On May 11 and 12 the University of Toronto hosted the “Cities of Learning – The University in the Americas” symposium. The two-day conference addressed the relationship between cities and universities and included a panel discussion featuring university president Meric Gertler alongside three other university presidents from Chicago, Sao Paulo and Beunos Aires.
While the president’s panel was intended to portray a sanitized image of the university, an unsolicited disruption shook the event’s prestige and revealed the university’s true relationship to its students, staff, and city.
During the panel, a group of attendees vocalized their dissatisfaction with the university’s contentious behaviour in its recent labour issues; they were aggressively silenced by the event’s moderator, professor Mel Cappe.

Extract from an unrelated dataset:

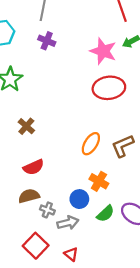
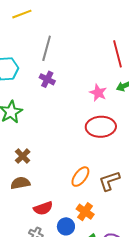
pink star: (103, 51) -> (98, 93), size x0.7
red semicircle: (34, 167) -> (43, 208), moved
brown semicircle: (29, 196) -> (20, 183), moved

We were later informed that this silencing was then repeated after the panel, when the moderator shouted at another attendee who was expressing her discontent with the way things were handled, claiming that he “didn’t have the time” for the group.

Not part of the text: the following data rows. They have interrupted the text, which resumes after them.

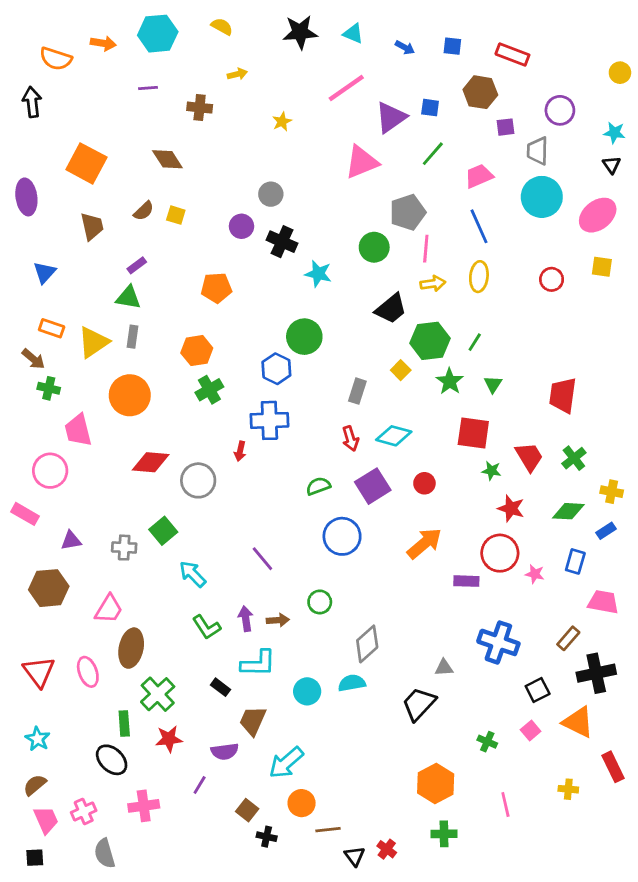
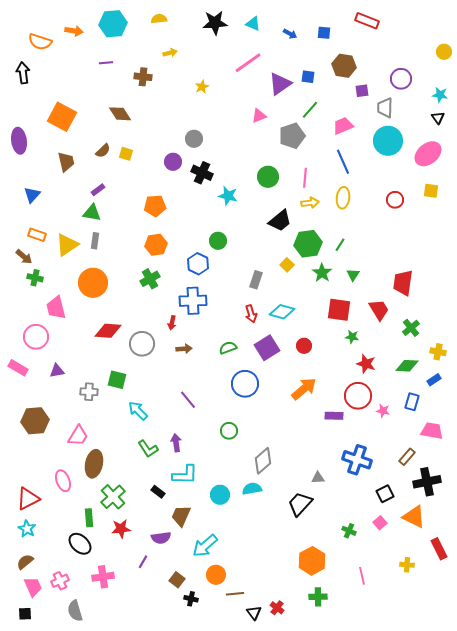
yellow semicircle: (222, 27) -> (159, 19), turned -35
red rectangle: (512, 54) -> (367, 21), moved
pink triangle: (362, 162) -> (259, 116), size x0.6
gray pentagon: (408, 212) -> (292, 136), moved
green circle: (304, 337) -> (218, 241), size x0.7
orange hexagon: (197, 351) -> (156, 245), moved
red trapezoid: (529, 457) -> (379, 310), moved
green square: (163, 531) -> (117, 380), turned -36
purple triangle: (71, 541) -> (57, 371), moved
brown arrow: (278, 620) -> (184, 349), moved
red triangle: (39, 672) -> (28, 499), moved, turned 40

The way the university deals with such disruptions is not consistent, but rather, based on its economic interests and marketing agendas. For example, earlier this year an event hosted by the Graduate Student Union (GSU) exposed the university’s investment in companies complicit in war crimes.

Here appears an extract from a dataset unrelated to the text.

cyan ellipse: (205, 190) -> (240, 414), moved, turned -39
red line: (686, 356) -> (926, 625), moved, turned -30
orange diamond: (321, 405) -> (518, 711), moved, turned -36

Cappe’s actions leverage the power and privilege embedded in his position in order to abuse the nature of open and equitable dialogue. His behaviour is indicative of the complacency of the university administration in perpetuating these power structures by actively attempting to silence those who resist them.
The group’s final proclamation before they were ushered off the premises claimed that the University of Toronto is an elitist institution, to which the moderator response was that he is not ashamed of his own elitism.
Cappe’s response is characteristic of a trend in many institutions of higher learning around the world that celebrate elitism, while enabling an increase in the privatization of scholarship, and subsequently, the commercialization of knowledge.
Recently, a news article published by the U of T News glorified the symposium in question, while completely overlooking the encounters between the moderator and the attendees. Instead, the article focused on painting an idealized picture of the relationship between the university and the city.
While it is uncertain to which organization the disrupting group belongs to, their actions came at a particularly significant time given the recent strike, which shed light on the contentious relationship between the university administration, staff and students.
By failing to use the symposium as a platform to address the problematic realities within our university and our city—whether that was by forcibly silencing voices that wished to make ongoing labour disputes visible, or by concealing the issues of social inequality and exclusion that are experienced during mega-events—the university was complacent in propagating these unequal power relations, all while branding itself as a haven of diversity, collaboration, and creativity.
The events that we witnessed at this symposium, sandwiched between the recent labour strike and the hosting of the upcoming Pan Am Games, cannot be understood in isolation. Rather, they were deliberate attempts to manipulate the public’s perception of the University of Toronto’s relationship to its staff, students, and city; first, by mending a broken image—then, by portraying an idealized one.
Ekaterina Mizrokhi and Nadi Abusaada are urban studies students.